L'Homme blessé - 1983. 



 Patrice Chéreau et Hervé Guibert. France











28 avril 1983, Patrice Chereau avant l'ouverture du 36e festival de cannes où il présente son film




L'Homme blessé est le troisième long-métrage réalisé par Patrice Chéreau après La Chair de l'orchidée (1975) , une adaptation de James Hadley Chase, et Judith Therpauve (1978). Il est alors un metteur en scène de théâtre et d'opéra reconnu. A la sortie d'une projection privée de La chair de l'orchidée, Hervé Guibert rencontre Chéreau et lui dit qu'il aimerait écrire un film avec lui. Après six ans d'écriture et treize versions, l'homme blessé, d'abord intitulé l'homme qui pleure est enfin abouti, même si le roman diffère un peu du scénario du film.






 Jean-Hugues Anglade



Le film sort en 1983, produit par Richard Berry qui y joue un petit rôle de client. Il révèle Jean-Hugues Anglade dont c'est à 27 ans le premier grand film. Lors de sa présentation en Sélection officielle au Festival de Cannes, il secoua la croisette mais n'obtint aucune récompense. Il recevra le prix du meilleur scénario aux Césars en 1984.

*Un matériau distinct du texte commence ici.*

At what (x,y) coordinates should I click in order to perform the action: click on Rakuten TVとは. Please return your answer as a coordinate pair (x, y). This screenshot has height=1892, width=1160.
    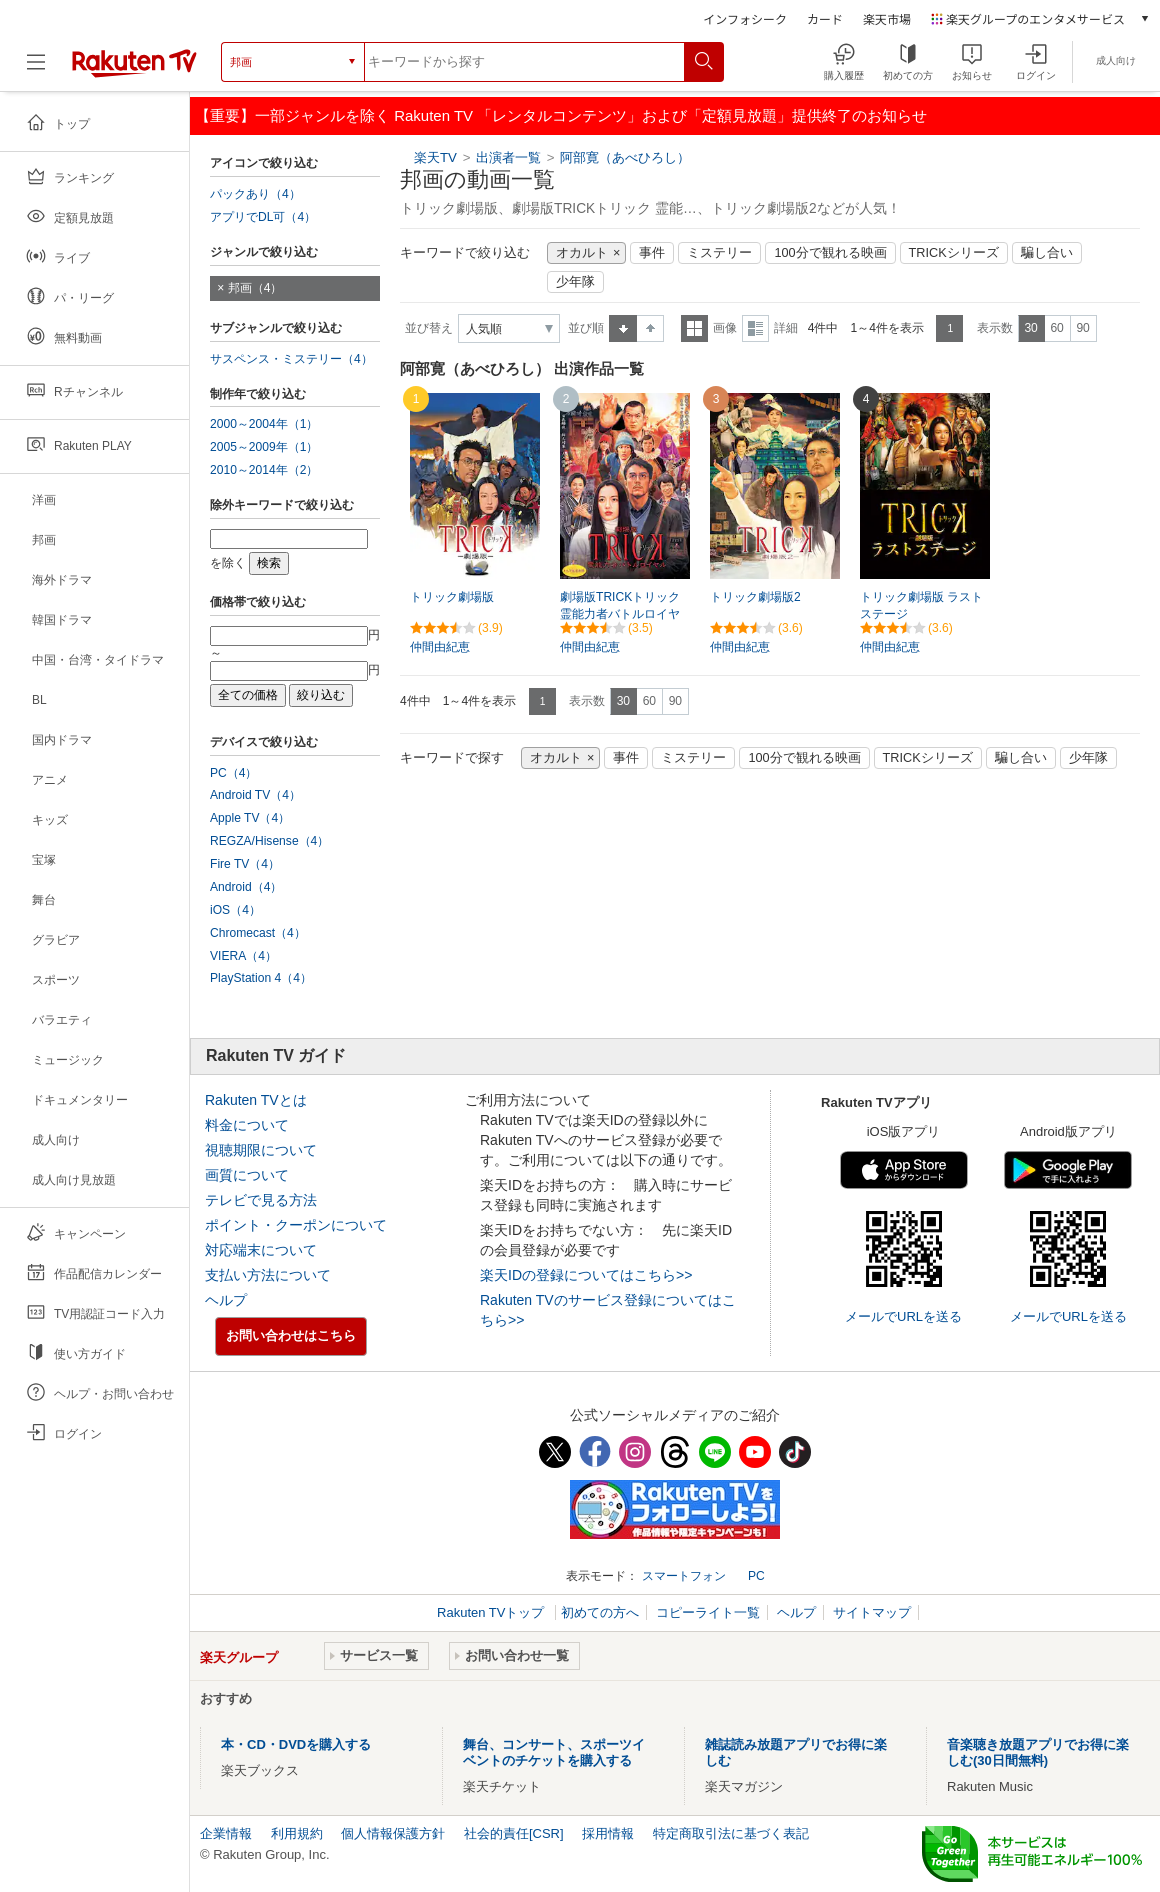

Henri, un adolescent solitaire et taciturne, vit dans une petite ville de province. Le jour où sa soeur doit partir, toute la famille se rend à la gare. Alors que tout le monde attend le train, le jeune homme remarque un homme plus agé que lui, qui lui offre une boisson. Les hommes se séparent. Plus tard, Henri le revoit qui descend aux toilettes et le suit.







Là, il le découvre en train de tabasser un homme qui l'avait payé pour cela. Tout en fureur, l'homme, Jean, l'oblige à frapper l'homme à terre et embrasse Henri fougueusement avant de disparaître. Pour Henri, c'est le choc. Immédiatement, il éprouve une immense passion pour cet homme qu'il décide de retrouver.














Avec l'aide de Bossman, un médecin homosexuel, il poursuivra cette quète qui le plongera dans le monde de la nuit, des chiottes publiques, de la prostitution, de la marginalité et de la déchéance. Un monde glauque où la douleur, la misère et la solitude accompagnent la découverte de l'amour chez un jeune homme, la passion qui mènera à la mort. Dans une lente descente aux enfers, l'amour à mort.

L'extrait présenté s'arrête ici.